A Styrofoam box has a surface area of 0.75 m2 and a wall thickness of 2.0 cm. The temperature of the inner surface is 5.0°C, and the outside temperature is 24°C. If it takes 7.6 h for 5.0 kg of ice to melt in the container, determine the thermal conductivity of the Styrofoam.
To determine the thermal conductivity of the Styrofoam, we can use the rate of heat transfer equation:
Q/t = k * A * (T2 - T1) / d
Where:
Q/t is the rate of heat transfer (in watts or joules per second)
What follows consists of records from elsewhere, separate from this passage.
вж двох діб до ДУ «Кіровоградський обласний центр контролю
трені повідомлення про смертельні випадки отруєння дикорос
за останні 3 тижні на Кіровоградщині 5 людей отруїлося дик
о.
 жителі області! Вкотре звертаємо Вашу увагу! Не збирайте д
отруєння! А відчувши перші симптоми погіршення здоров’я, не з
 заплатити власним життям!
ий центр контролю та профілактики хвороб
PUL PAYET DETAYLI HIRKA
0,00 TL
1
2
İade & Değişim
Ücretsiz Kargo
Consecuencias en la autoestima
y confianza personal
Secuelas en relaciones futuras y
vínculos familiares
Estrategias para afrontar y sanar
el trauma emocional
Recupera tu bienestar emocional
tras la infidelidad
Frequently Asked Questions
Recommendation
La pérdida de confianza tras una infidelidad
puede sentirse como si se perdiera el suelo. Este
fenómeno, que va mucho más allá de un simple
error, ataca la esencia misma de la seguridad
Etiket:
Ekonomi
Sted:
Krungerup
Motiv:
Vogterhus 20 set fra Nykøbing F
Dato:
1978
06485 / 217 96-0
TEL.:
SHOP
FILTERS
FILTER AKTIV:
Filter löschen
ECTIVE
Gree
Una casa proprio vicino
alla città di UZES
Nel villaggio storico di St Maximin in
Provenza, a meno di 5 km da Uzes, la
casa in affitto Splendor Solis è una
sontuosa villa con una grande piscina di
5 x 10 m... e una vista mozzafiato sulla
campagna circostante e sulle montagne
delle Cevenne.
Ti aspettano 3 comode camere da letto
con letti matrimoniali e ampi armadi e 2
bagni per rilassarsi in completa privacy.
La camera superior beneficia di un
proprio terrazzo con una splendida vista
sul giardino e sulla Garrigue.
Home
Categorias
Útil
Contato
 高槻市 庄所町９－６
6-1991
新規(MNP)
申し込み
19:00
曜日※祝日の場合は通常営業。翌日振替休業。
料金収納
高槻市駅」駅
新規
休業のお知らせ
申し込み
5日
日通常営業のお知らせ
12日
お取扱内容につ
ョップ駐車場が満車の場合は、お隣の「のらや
k is the thermal conductivity of the material (in watts per meter per Kelvin)
A is the surface area of the container (in square meters)
T2 is the outside temperature in Kelvin
T1 is the inside temperature in Kelvin
d is the wall thickness (in meters)
We need to rearrange the equation to solve for k:
k = (Q/t) / (A * (T2 - T1) / d)
Given that the rate of heat transfer is Q/t = 5.0 kg * 333.5 kJ/kg (latent heat of fusion of ice) / (7.6 h * 3600 s/h),
the surface area A = 0.75 m^2,
the outside temperature T2 = 24°C + 273.15 K,
the inside temperature T1 = 5°C + 273.15 K, and
the wall thickness d = 2.0 cm / 100 cm/m.
Let's plug in these values and calculate the thermal conductivity k:
k = ( (5.0 kg * 333.5 kJ/kg) / (7.6 h * 3600 s/h) ) / (0.75 m^2 * ((24°C + 273.15 K) - (5°C + 273.15 K)) / (2.0 cm / 100 cm/m) )
Simplifying the equation:
k = ( (5.0 kg * 333.5 kJ/kg) / (7.6 h * 3600 s/h) ) / (0.75 m^2 * (24 - 5)°C / (2.0 cm / 100 cm/m) )
k = ( (5.0 * 333.5) / (7.6 * 3600) ) / (0.75 * 19) m^2°C / (0.02 m)
k ≈ 0.0908 W/(m·K)
Therefore, the thermal conductivity of the Styrofoam is approximately 0.0908 W/(m·K).